Furthermore, the 3-year invasive disease survival (iDFS) rate was 88.3% with T-DM1 compared with 77.0% with standard trastuzumab. Notably, this benefit was observed across all subgroups in the study, said Geyer, professor of medicine at Virginia Commonwealth University and associate director for clinical research and Harrigan, Haw, Luck Families Chair in Cancer Research at Massey Cancer Center.

In an interview with OncLive, Geyer, who is lead study author of the KATHERINE trial, discussed the clinical implications of the KATHERINE trial and the outlook for T-DM1 in patients with HER2-positive breast cancer.

OncLive: Please provide some background on the KATHERINE study.

Geyer: KATHERINE was a global phase III trial conducted by investigators committed to [exploring the use of] neoadjuvant therapy in HER2-positive breast cancer as the optimal way to treat their patients, but also as a way to identify high-risk patients. This was a trial to determine if T-DM1 might help the subset of patients who do not achieve pCR who are at a higher risk of recurrence rather than continuing their HER2-targeted therapy for 1 year.

What was the rationale for using T-DM1?

T-DM1 seemed to be the obvious choice, because we know that the drug was approved by the FDA and is active for patients with metastatic disease who had prior exposure to taxanes and HER2-targeted therapy. We wanted to find a drug that would probably work in patients with early breast cancer who had less than an optimal response to these prior therapies.

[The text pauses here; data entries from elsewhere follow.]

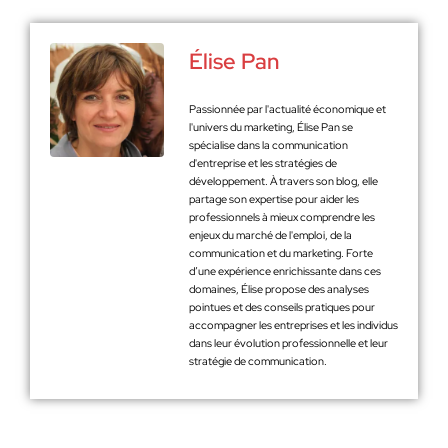
Élise Pan
Passionnée par l'actualité économique et
l'univers du marketing, Élise Pan se
spécialise dans la communication
d'entreprise et les stratégies de
développement. À travers son blog, elle
partage son expertise pour aider les
professionnels à mieux comprendre les
enjeux du marché de l'emploi, de la
communication et du marketing. Forte
d’une expérience enrichissante dans ces
domaines, Élise propose des analyses
pointues et des conseils pratiques pour
accompagner les entreprises et les individus
dans leur évolution professionnelle et leur
stratégie de communication.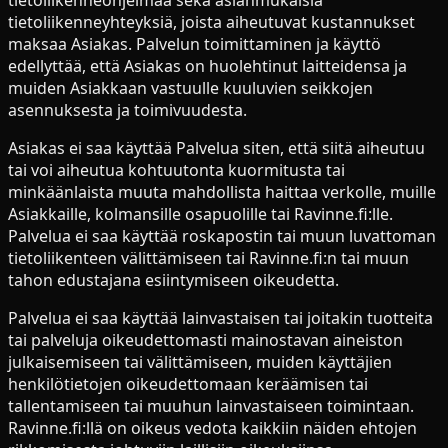
tietoliikenneyhteyksiä, joista aiheutuvat kustannukset
maksaa Asiakas. Palvelun toimittaminen ja käyttö
edellyttää, että Asiakas on huolehtinut laitteidensa ja
muiden Asiakkaan vastuulle kuuluvien seikkojen
asennuksesta ja toimivuudesta.
Asiakas ei saa käyttää Palvelua siten, että siitä aiheutuu
tai voi aiheutua kohtuutonta kuormitusta tai
minkäänlaista muuta mahdollista haittaa verkolle, muille
Asiakkaille, kolmansille osapuolille tai Ravinne.fi:lle.
Palvelua ei saa käyttää roskapostin tai muun luvattoman
tietoliikenteen välittämiseen tai Ravinne.fi:n tai muun
tahon edustajana esiintymiseen oikeudetta.
Palvelua ei saa käyttää lainvastaisen tai joitakin tuotteita
tai palveluja oikeudettomasti mainostavan aineiston
julkaisemiseen tai välittämiseen, muiden käyttäjien
henkilötietojen oikeudettomaan keräämisen tai
tallentamiseen tai muuhun lainvastaiseen toimintaan.
Ravinne.fi:llä on oikeus vedota kaikkiin näiden ehtojen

What was the design of the trial?

The design was straightforward; we did not enter patients at the point where they started their neoadjuvant therapy. With it being a global study, we knew that there would be several different regimens. The study was designed to accrue patients who received neoadjuvant therapy and achieved other standards. They had to have 6 cycles total of chemotherapy and at least 9 weeks each of trastuzumab and a taxane; they also had to have residual invasive breast cancer. We felt like that covered the “waterfront” of standard regimens. They also had to have residual invasive breast cancer. It was a pretty broad net of patients and we put some heterogeneity into the study, which is a strength of it.

What were the findings?

Our primary endpoint was iDFS. We saw a hazard ratio (HR) of 0.5 for patients who had been receiving T-DM1; that is a full 50% in iDFS events for these patients. With that information, they then suggested we publish the results, but more importantly, conduct a full analysis so we can better understand these data sets.